It is best to incubate the cells with the test substance on microtiter plates and measure fluorescence and absorbance directly on the wells of the microtiter plate. Suitable microtiter plates are known and commercially available. For example, the microtiter plate is black with a transparent bottom and 96 wells. Fluorescence and absorbance can be measured with a suitable microtiter plate reader. Microtiter plate readers are well known in the art and are commercially available. An example is the Tecan Infinitie 2000 (Tecan UK) microtiter plate reader.

We measure the MFI and compare it with the standard value to determine if the test substance has genotoxic activity, if the necessary genotoxic activity is also quantitatively evaluated. Genotoxicity is assessed by the value of x / y, where x is the MFI in the presence of the test substance and y is the standard MFI value measured in cells not in contact with the test substance.

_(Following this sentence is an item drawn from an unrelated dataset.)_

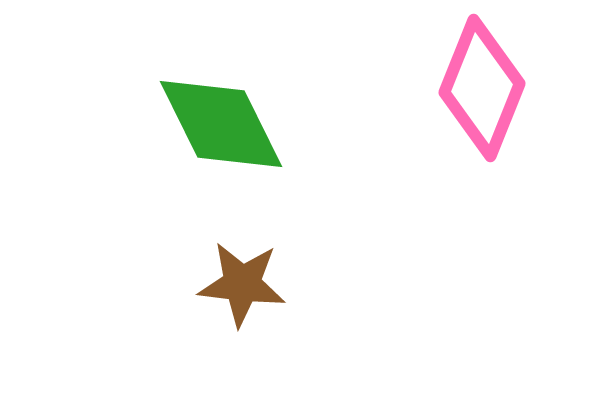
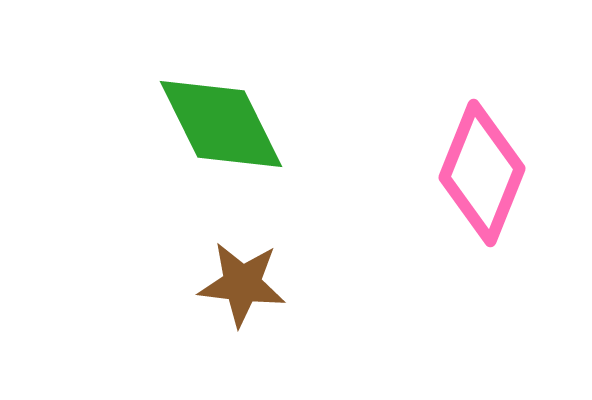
pink diamond: moved 85 px down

If the MFI of cells of the test substance exposed is statistically significantly different from the MFI of control, non-exposed cells and the x / y ratio is greater than 1.5, the test substance is considered to be genotoxic if the value of the x / y ratio is less than 1.5 or the difference between the MFIs of the exposed and non-exposed cells are not statistically significant, the substance is considered to be non-toxic.

However, the MFI value depends not only on the excitatory fluorescence of the reporter protein in response to genotoxic damage but also on cell density. The higher the cell density, the higher the fluorescence and the lower the density, the lower the fluorescence. To correct this dependence, we divide the fluorescence data by the density of the cells to obtain "fluorescence units", that is, the average fluorescence per cell. This value is independent of cell density and is therefore more reliable.

Cell density can be determined in ways known to those skilled in the art, for example, by the MTS assay. The MTS test is a colorimetric method for identifying the number of viable cells and for determining the cytotoxicity of a test substance. The test measures the formation of a soluble formazan product that is directly proportional to the number of live cells in culture. The absorbance value (determined at 492 nm) reflecting cell density is then used to normalize the fluorescence signals. When setting up the experiment, the number of cells not exposed and exposed is equal to the value of the absorbance of formazan exposed • · • · cells against non-exposed at the same time giving information about the effect of the test substance on cell viability. The invention will now be explained by way of example. Methods for measuring fluorescence and cell density are described in the examples.

Example 1:

Vector construction and cell transfection:

The example lists the components used to construct the p21-DsRed2 vector according to the first and second aspects of the invention, describes the construction of the biosensor (transfected cells according to the third aspect of the invention), and the selection of response clones.

1. System components:

a. Promoter - human p21 (CDKN1A; Cap20; CDKN1; CIPI; MDA-6; P21; SDI1; WAF1; P21CIP1) gene

The source of the p21 promoter is the WWP-LUC plasmid provided to us by prof. Bert Vogelstein (Johns Hopkins Oncology Center, Baltimore, Maryland, USA). The plasmid has the pBluescript (KS +) vector as described by El-Deiry et al. (Celi, 75, 817,1993).

b. Fluorescent Protein - DsRed2:

The DsRed2 source is the pCLEF35 DsRed2 plasmid (Invivogen). pCLEF35 DsRed2 encodes a fast version of Discosoma sp. a rapidly evolving red fluorescent protein (DsRed). DsRed2 contains a series of silent base-pair substitutions corresponding to high expression in human cells (excitation maximum = 563 nm, emission maximum = 582 nm). In addition to these changes, DsRed2 has six amino acid substitutions: A105V, O161T, and S197A, which contribute to the faster occurrence of red fluorescence in transfected cells and R2A, K5E, and K9T, which prevent protein aggregation.

2. Design of the biosensor reporting cassette (Figure 1)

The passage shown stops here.